Street Racer (Atari 2600) review

"Street Racer offers an unusual variation on classic arcade-style racing."

Street Racer is one of two racing games that were available for the Atari 2600 at the system’s launch, the other being Indy 500. Indy 500 was a traditional racing game like its arcade contemporaries, but Street Racer offered an alternative take on the genre. Unlike other racing games of the time, the objective in Street Racer wasn’t to race a certain number of laps, nor was it to be the first to get from Point A to Point B. Instead, while moving left and right on a straight, endless track, players must earn points by avoiding or occasionally destroying obstacles. Does this game hold up today? Let’s find out.

Street Racer is played using the Paddle Controller. The analog dial on the controller is used to move your vehicle left and right on a horizontal plane, and the action button is usually used for acceleration. Some game modes allow you to perform other actions with the button, such as firing missiles. The steering control is more precise in this game than in Indy 500, despite the fact that both games use similar controllers. In Street Racer, the speed of your vehicle’s horizontal movement depends on how quickly you twist the dial on the Paddle Controller. The Driving Controller, which is used exclusively for Indy 500, seems to have a set steering speed, regardless of how fast you turn the dial.

There are six game modes in Street Racer. Each game mode shares the same basic playfield design, which is displayed in an overhead view. The playfield is made up of two vertical lanes, which are separated by a thick barrier. Player 1 drives in the right lane, while Player 2 (human or computer) takes the left lane. The computer player’s AI is extremely primitive; the driver does nothing but accelerate forward, so it has a bad habit of crashing into obstacles. While it is possible for the computer player to get lucky and accumulate a large number of points, you’re far more likely to get a real challenge from another human player. Street Racer supports 1-3 additional players; Player 3 shares the right lane with Player 1, and drives ahead of them. Likewise, Player 4 shares the left lane with Player 2. When two players share the same lane, they form a team and share the same score.

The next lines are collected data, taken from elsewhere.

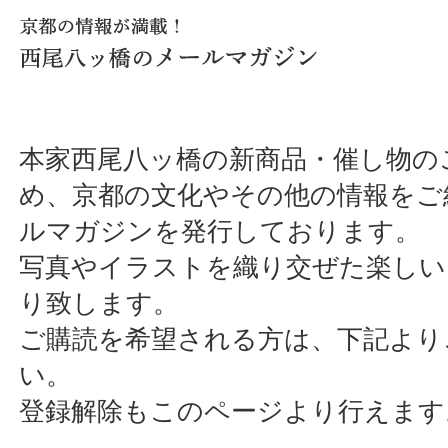
本家西尾八ッ橋の新商品・催し物の
め、京都の文化やその他の情報をご
ルマガジンを発行しております。
写真やイラストを織り交ぜた楽しい
り致します。
ご購読を希望される方は、下記より
い。
登録解除もこのページより行えます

Typically, players earn points by maneuvering past obstacles or destroying them, depending on the rules of the selected game mode. The players’ scores are displayed at the top of the screen, above their respective lanes. A single gameplay session lasts for two minutes and sixteen seconds. The timer is not shown on the screen, but the score numbers will start blinking when there are only sixteen seconds remaining. The player or team with the most points at the end of the round wins. The round will end early if a player or team reaches the limit of 99 points. If you want an extra challenge, you can set the difficulty switches on the console to make players lose points for crashing into obstacles.

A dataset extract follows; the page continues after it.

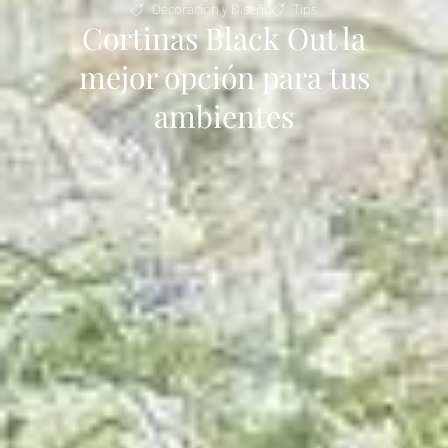
Decoración y Diseño
Tips
Cortinas Black Out la
mejor opción para tus
ambientes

The first game mode in Street Racer is also called Street Racer, as it’s meant to be the main game mode. You control a car, and you must make your way through oncoming traffic. You earn one point for every car you pass. Colliding with a car will slow you down. Before starting the game, you can decide whether each lane can have one or two cars to avoid at once. This game mode can be very challenging, and you may find yourself having to press and let go of the button repeatedly just to avoid hitting anything. The traffic has an annoying tendency to swerve right into your path as you try to avoid it, and this only seems to happen when you’re driving at high speeds. It’s almost like the opposing drivers want to die!

In the second game mode, Slalom, you slide down an endless slope on a pair of skis. As you descend the slope, you must weave through narrow gates to earn points while avoiding walls. Holding the action button will make you ski faster, but your speed will make it harder to properly zip through the gates. In addition, the hit detection for the walls is particularly sensitive. Overall, the gameplay is similar to the Street Racer mode, but since the gates remain stationary, Slalom provides a more favorable challenge.

Dodgem, the third game mode, is unusual in that it allows you to leave the horizontal plane that you normally drive in. The action button will make your vehicle advance forward, and you will earn a point every time you drive off the top of the screen. During your uphill journey, you will need to evade boulders that fall in a zig-zag pattern down the track. Hitting one will teleport your car to the bottom of the screen and leave you unable to move for a couple of seconds. Try not to get distracted in this mode.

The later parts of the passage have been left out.